11.05.2014 1

Big Labor’s Death Rattle

Cartoon - Stomping Ground - ALG (500)

By Rick Manning

The early election results show Republicans with an increasing probability that they will roll up between 54 and 56 Senate seats when the dust settles as the late breaking voters overwhelmingly chose to reject the policies of President Obama.

Louisiana’s Senate seat will be decided in a December run-off, and 60 percent of those who voted yesterday rejected the incumbent Democrat creating a virtually insurmountable obstacle for her to maintain her seat in the run-off.

As important as the Senate changeover is, the victories of three Midwest Governors in states that voted for Obama in both 2008 and 2012 is a storyline that cannot be lost.

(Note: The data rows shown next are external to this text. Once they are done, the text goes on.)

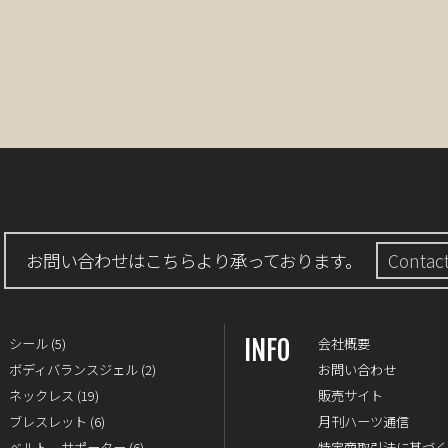
お問い合わせはこちらより承っております。
Contac
INFO
シール
(5)
会社概要
ボディバランスジェル
(2)
お問い合わせ
ネックレス
(19)
販売サイト
ブレスレット
(6)
月刊ハーツ通信
ベルト、サポーター
(6)
特定商取引法に基づ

Wisconsin’s Scott Walker, Michigan’s Rick Snyder and Ohio’s John Kasich each took on Big Labor in their respective states and lived politically to tell about it.

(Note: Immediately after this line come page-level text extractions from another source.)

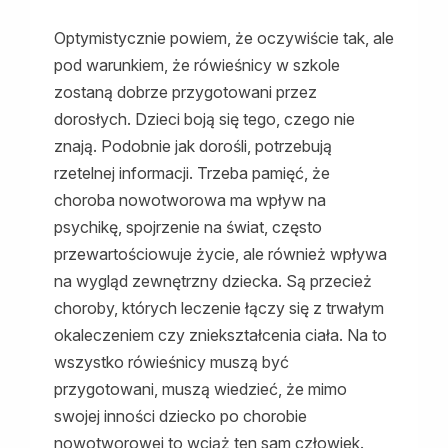
Optymistycznie powiem, że oczywiście tak, ale
pod warunkiem, że rówieśnicy w szkole
zostaną dobrze przygotowani przez
dorosłych. Dzieci boją się tego, czego nie
znają. Podobnie jak dorośli, potrzebują
rzetelnej informacji. Trzeba pamięć, że
choroba nowotworowa ma wpływ na
psychikę, spojrzenie na świat, często
przewartościowuje życie, ale również wpływa
na wygląd zewnętrzny dziecka. Są przecież
choroby, których leczenie łączy się z trwałym
okaleczeniem czy zniekształcenia ciała. Na to
wszystko rówieśnicy muszą być
przygotowani, muszą wiedzieć, że mimo
swojej inności dziecko po chorobie
nowotworowej to wciąż ten sam człowiek.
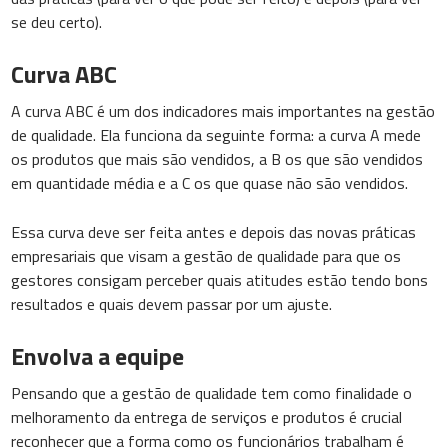
se deu certo).
Curva ABC
A curva ABC é um dos indicadores mais importantes na gestão
de qualidade. Ela funciona da seguinte forma: a curva A mede
os produtos que mais são vendidos, a B os que são vendidos
em quantidade média e a C os que quase não são vendidos.
Essa curva deve ser feita antes e depois das novas práticas
empresariais que visam a gestão de qualidade para que os
gestores consigam perceber quais atitudes estão tendo bons
resultados e quais devem passar por um ajuste.
Envolva a equipe
Pensando que a gestão de qualidade tem como finalidade o
melhoramento da entrega de serviços e produtos é crucial
reconhecer que a forma como os funcionários trabalham é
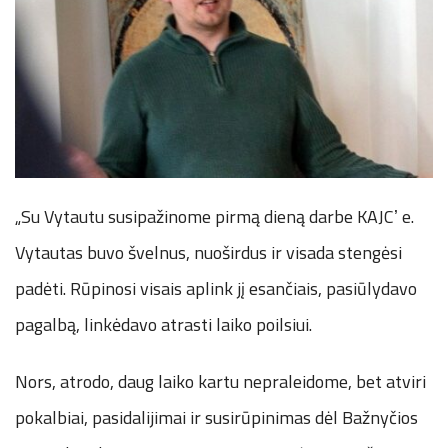
„Su Vytautu susipažinome pirmą dieną darbe KAJCʼ e.
Vytautas buvo švelnus, nuoširdus ir visada stengėsi
padėti. Rūpinosi visais aplink jį esančiais, pasiūlydavo
pagalbą, linkėdavo atrasti laiko poilsiui.
Nors, atrodo, daug laiko kartu nepraleidome, bet atviri
pokalbiai, pasidalijimai ir susirūpinimas dėl Bažnyčios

All three states have a long history of being labor union strongholds, yet today that political power is on life support.  Low turnout elections should be labor’s ball game, where they are able to use their membership resources which are already organized for mobilization, to turn the tide.

In Michigan, Snyder took on the United Auto Workers union passing a right to work law in what was once perceived as the most union state of them all.  This bold effort that strikes at the heart of the UAW’s ability to coerce dues payments from its members was met with fierce opposition at the time of passage, but the union efforts turned into nothing more than sound and fury signifying nothing as the Governor coasted to re-election.

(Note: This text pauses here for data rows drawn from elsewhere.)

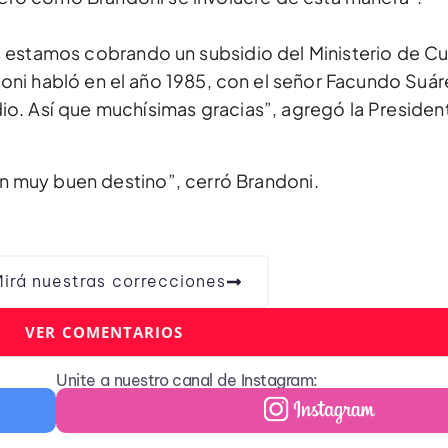
 estamos cobrando un subsidio del Ministerio de Cul
ni habló en el año 1985, con el señor Facundo Suáre
io. Así que muchísimas gracias”, agregó la President
un muy buen destino”, cerró Brandoni.
irá nuestras correcciones
VER COMENTARIOS
Unite a nuestro canal de Instagram:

In Ohio, Governor Kasich reluctantly led an effort that would have prohibited public employees from striking and limited their ability to engage in collective bargaining.  Public employee unions spent more than $30 million in a state refendum and successfully repealed the measure, but they failed miserably in attempts to make Kasich pay a political price.  Last night, was their final test on whether public employee unions could make a politician pay in Ohio, and they failed miserably.

Finally and most importantly, Scott Walker remains the Governor of Wisconsin winning his largest victory to date.

Walker famously led his deep purple state to a balanced budget by changing the ability of public employee unions to collectively bargain and compel their members to pay dues. His efforts have led to a three year union meltdown/temper tantrum which has seen attempts to recall him from office as well as some supportive members of the state legislature, fights over control of the state Supreme Court, prosecutorial misconduct related to targeting tea party groups political involvement, and virtually every other political trick in the book.

Today Governor Walker is stronger than ever, re-elected by his widest margin yet. A bold, tough innovator Walker brought his state back from the brink of the economic abyss by doing the seemingly impossible and surviving politically.  His public employee union enemies not just beaten, but left as a shadow of their selves as voters chose prosperity over enriching government workers.

The failure of the once powerful labor movement to make a dent in the political fortunes of three rust belt state Governors that have been in the Obama electoral column each of the last two cycles should forever end the myth that Big Labor matters politically.

While they do have the capacity to throw their member dues at a politician, what they don’t have is the ability to beat those who go into the belly of the beast and slay it.

As Republican Governors across the nation seek ways to establish economic growth, prosperity and fiscal sanity in their states, they will be looking to Wisconsin, Ohio and Michigan as an example.  Big labor’s abject political failure in these three unlikely states is emboldening to those representing areas where unions are less entrenched.

Analysts and pundits are trying to figure out what the Republican sweep means nationally.

In the long run, big labor’s death rattle in Wisconsin and Michigan in particular is likely to have the most profound political impact over the next four years.